__Your task__: Search the entries below for the word "cookies" and copy every line where it appears.
---
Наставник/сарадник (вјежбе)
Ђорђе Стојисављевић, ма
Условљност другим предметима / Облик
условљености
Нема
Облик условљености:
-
---
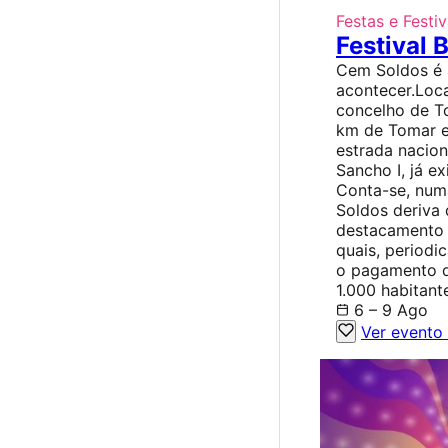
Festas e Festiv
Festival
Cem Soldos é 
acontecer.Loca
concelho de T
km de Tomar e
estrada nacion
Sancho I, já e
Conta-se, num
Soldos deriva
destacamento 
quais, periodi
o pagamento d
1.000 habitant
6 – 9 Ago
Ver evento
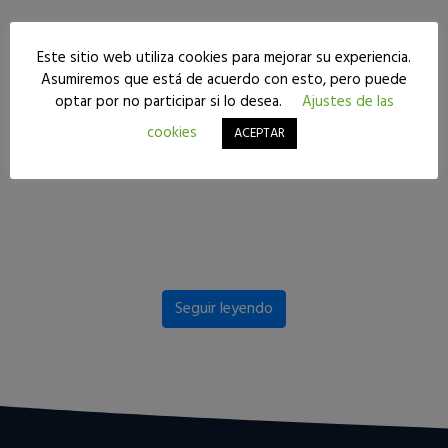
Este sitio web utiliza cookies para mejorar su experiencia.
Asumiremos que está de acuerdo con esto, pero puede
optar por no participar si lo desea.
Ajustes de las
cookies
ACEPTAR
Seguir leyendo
---
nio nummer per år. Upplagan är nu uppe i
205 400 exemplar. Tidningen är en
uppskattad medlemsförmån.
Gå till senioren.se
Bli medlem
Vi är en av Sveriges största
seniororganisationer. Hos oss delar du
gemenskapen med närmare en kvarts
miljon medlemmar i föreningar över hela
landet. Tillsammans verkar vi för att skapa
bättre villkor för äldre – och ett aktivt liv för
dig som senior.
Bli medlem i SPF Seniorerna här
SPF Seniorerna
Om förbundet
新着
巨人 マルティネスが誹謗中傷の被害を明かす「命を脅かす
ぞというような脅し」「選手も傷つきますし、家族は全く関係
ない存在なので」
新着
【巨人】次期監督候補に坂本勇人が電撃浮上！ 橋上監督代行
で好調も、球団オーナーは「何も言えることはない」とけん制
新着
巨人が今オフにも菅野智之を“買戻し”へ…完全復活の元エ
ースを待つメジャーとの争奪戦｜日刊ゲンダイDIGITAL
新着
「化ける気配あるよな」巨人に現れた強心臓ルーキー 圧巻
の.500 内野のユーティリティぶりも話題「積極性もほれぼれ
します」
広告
---
__Answer__:
Este sitio web utiliza cookies para mejorar su experiencia.
cookies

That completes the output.